Page images and extracted text
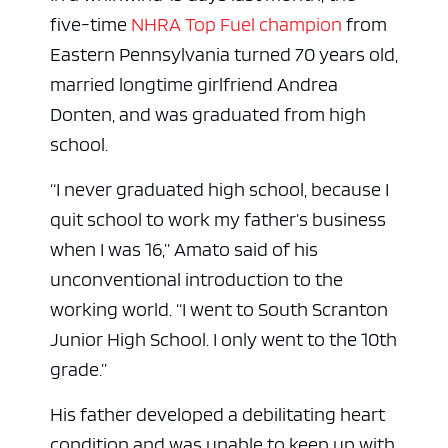
five-time
NHRA Top Fuel champion
from
Eastern Pennsylvania turned 70 years old,
married longtime girlfriend Andrea
Donten, and was graduated from high
school.
“I never graduated high school, because I
quit school to work my father’s business
when I was 16,” Amato said of his
unconventional introduction to the
working world. “I went to South Scranton
Junior High School. I only went to the 10th
grade.”
His father developed a debilitating heart
condition and was unable to keep up with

• The problem:
All lines in the entries above that include "father" should be found and copied.

• Your response:
quit school to work my father’s business
His father developed a debilitating heart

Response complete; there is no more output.